Department of Pediatrics and Neonatology, Nagoya City University Graduate School of Medical Sciences, Nagoya, Japan.
Department of Comparative and Experimental Medicine, Nagoya City University Graduate School of Medical Sciences, Nagoya, Japan.
PLoS One. 2020 Aug 17;15(8):e0237814. doi: 10.1371/journal.pone.0237814. eCollection 2020.
Schaaf-Yang syndrome (SYS) is a neurodevelopmental disorder caused by truncating variants in the paternal allele of MAGEL2, located in the Prader-Willi critical region, 15q11-q13. Although the phenotypes of SYS overlap those of Prader-Willi syndrome (PWS), including neonatal hypotonia, feeding problems, and developmental delay/intellectual disability, SYS patients show autism spectrum disorder and joint contractures, which are atypical phenotypes for PWS. Therefore, we hypothesized that the truncated Magel2 protein could potentially produce gain-of-function toxic effects. To test the hypothesis, we generated two engineered mouse models; one, an overexpression model that expressed the N-terminal region of Magel2 that was FLAG tagged with a strong ubiquitous promoter, and another, a genome-edited model that carried a truncating variant in Magel2 generated using the CRISPR/Cas9 system. In the overexpression model, all transgenic mice died in the fetal or neonatal period indicating embryonic or neonatal lethality of the transgene. Therefore, overexpression of the truncated Magel2 could show toxic effects. In the genome-edited model, we generated a mouse model carrying a frameshift variant (c.1690_1924del; p(Glu564Serfs*130)) in Magel2. Model mice carrying the frameshift variant in the paternal or maternal allele of Magel2 were termed Magel2P:fs and Magel2M:fs, respectively. The imprinted expression and spatial distribution of truncating Magel2 transcripts in the brain were maintained. Although neonatal Magel2P:fs mice were lighter than wildtype littermates, Magel2P:fs males and females weighed the same as their wildtype littermates by eight and four weeks of age, respectively. Collectively, the overexpression mouse model may recapitulate fetal or neonatal death, which are the severest phenotypes for SYS. In contrast, the genome-edited mouse model maintains genomic imprinting and distribution of truncated Magel2 transcripts in the brain, but only partially recapitulates SYS phenotypes. Therefore, our results imply that simple gain-of-function toxic effects may not explain the patho-mechanism of SYS, but rather suggest a range of effects due to Magel2 variants as in human SYS patients.

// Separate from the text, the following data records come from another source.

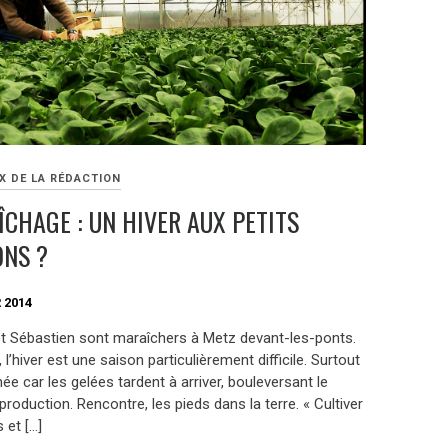
X DE LA RÉDACTION
CHAGE : UN HIVER AUX PETITS
ONS ?
 2014
et Sébastien sont maraîchers à Metz devant-les-ponts.
 l’hiver est une saison particulièrement difficile. Surtout
ée car les gelées tardent à arriver, bouleversant le
production. Rencontre, les pieds dans la terre. « Cultiver
s et […]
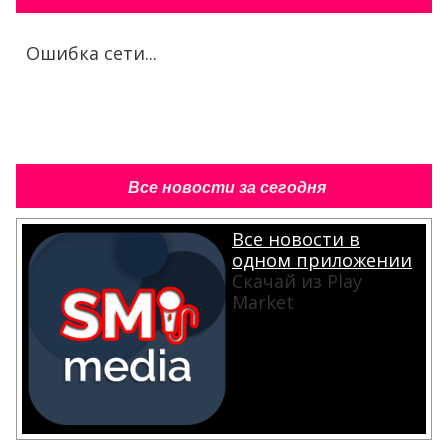
Ошибка сети...
Все новости за сегодня
Все новости в
одном приложении
Скачай из Play
Market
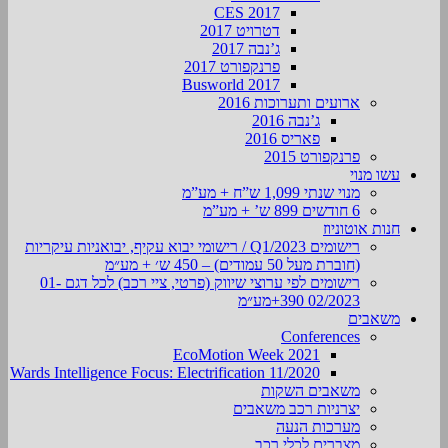
CES 2017
דטרויט 2017
ג’נבה 2017
פרנקפורט 2017
Busworld 2017
ארועים ותערוכות 2016
ג’נבה 2016
פאריס 2016
פרנקפורט 2015
עשו מנוי
מנוי שנתי 1,099 ש”ח + מע”מ
6 חודשים 899 ש’ + מע”מ
חנות אוטוניוז
רישומים Q1/2023 / רישומי יבוא עקיף, יבואניות עיקריות
(חוברת מעל 50 עמודים) – 450 ש׳ + מע״מ
רישומים לפי ערוצי שיווק (פרטי, ציי רכב) לכל דגם 01-
02/2023 390+מע״מ
משאבים
Conferences
EcoMotion Week 2021
Wards Intelligence Focus: Electrification 11/2020
משאבים השקות
יצרניות רכב משאבים
מערכות הנעה
מצברים לכלי רכב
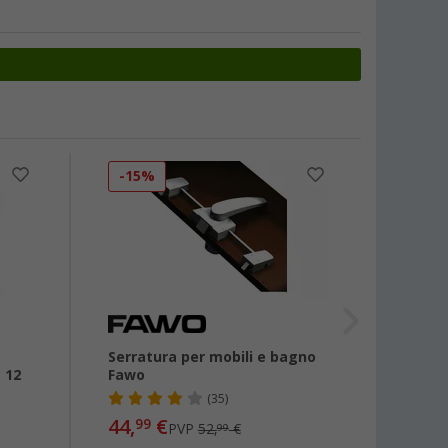
-15%
-50
Serratura per mobili e bagno
Ganci
 12
Fawo
binari
(35)
44,
€
1,
99
99
PVP
52,
€
99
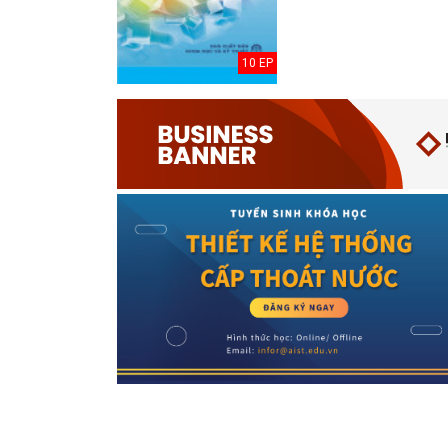
10 EP
Thuyết minh Hồ
sơ quy hoạch
tổng thể Thủ đô
H...
Văn bản pháp lý
của Hồ sơ quy
hoạch tổng thể...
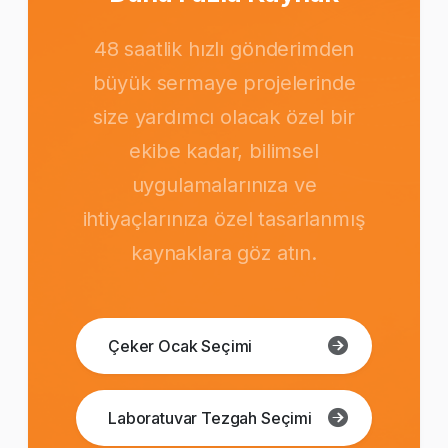
48 saatlik hızlı gönderimden
büyük sermaye projelerinde
size yardımcı olacak özel bir
ekibe kadar, bilimsel
uygulamalarınıza ve
ihtiyaçlarınıza özel tasarlanmış
kaynaklara göz atın.
Çeker Ocak Seçimi
Laboratuvar Tezgah Seçimi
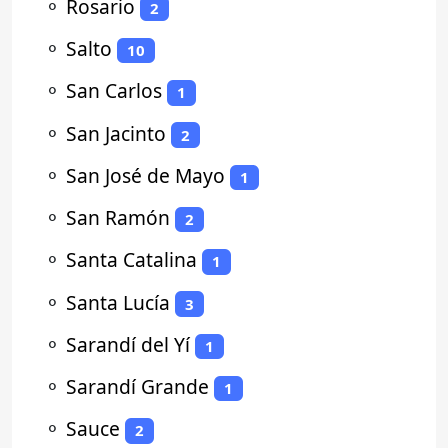
⚬
Rosario
2
⚬
Salto
10
⚬
San Carlos
1
⚬
San Jacinto
2
⚬
San José de Mayo
1
⚬
San Ramón
2
⚬
Santa Catalina
1
⚬
Santa Lucía
3
⚬
Sarandí del Yí
1
⚬
Sarandí Grande
1
⚬
Sauce
2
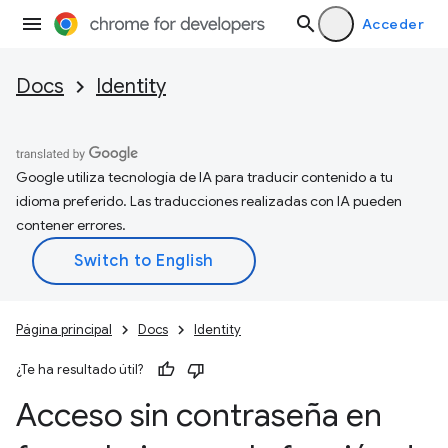
Acceder
Docs
Identity
Google utiliza tecnología de IA para traducir contenido a tu
idioma preferido. Las traducciones realizadas con IA pueden
contener errores.
Página principal
Docs
Identity
¿Te ha resultado útil?
Acceso sin contraseña en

Schaaf-Yang 综合征(SYS)是一种神经发育障碍,由位于 Prader-Willi 关键区域 15q11-q13 的 MAGEL2 父本等位基因截断变异引起。尽管 SYS 的表型与 Prader-Willi 综合征(PWS)重叠,包括新生儿低张力、喂养问题和发育迟缓/智力残疾,但 SYS 患者表现出自闭症谱系障碍和关节挛缩,这是 PWS 的非典型表型。因此,我们假设截断的 Magel2 蛋白可能产生功能获得性毒性作用。为了验证这一假设,我们生成了两种工程小鼠模型;一种是过表达模型,该模型表达了用强泛在启动子标记的 FLAG 标签的 Magel2 的 N 端区域,另一种是基因组编辑模型,该模型使用 CRISPR/Cas9 系统产生了 Magel2 的截断变体。在过表达模型中,所有转基因小鼠都在胎儿或新生儿期死亡,表明转基因的胚胎或新生儿致死性。因此,截断的 Magel2 的过表达可能显示出毒性作用。在基因组编辑模型中,我们生成了一种携带 Magel2 中的移码变异(c.1690_1924del;p(Glu564Serfs*130))的小鼠模型。携带 Magel2 父本或母本等位基因中移码变异的模型小鼠分别称为 Magel2P:fs 和 Magel2M:fs。截断的 Magel2 转录物在大脑中的印记表达和空间分布得以维持。尽管新生的 Magel2P:fs 小鼠比野生型同窝仔轻,但 Magel2P:fs 雄性和雌性在八周和四周龄时的体重与野生型同窝仔相同。总的来说,过表达小鼠模型可能再现 SYS 最严重的表型,即胎儿或新生儿死亡。相比之下,基因组编辑模型维持了大脑中截断的 Magel2 转录物的基因组印记和分布,但仅部分再现了 SYS 表型。因此,我们的结果表明,简单的功能获得性毒性作用可能无法解释 SYS 的发病机制,而是暗示由于人类 SYS 患者中的 Magel2 变异而产生的一系列影响。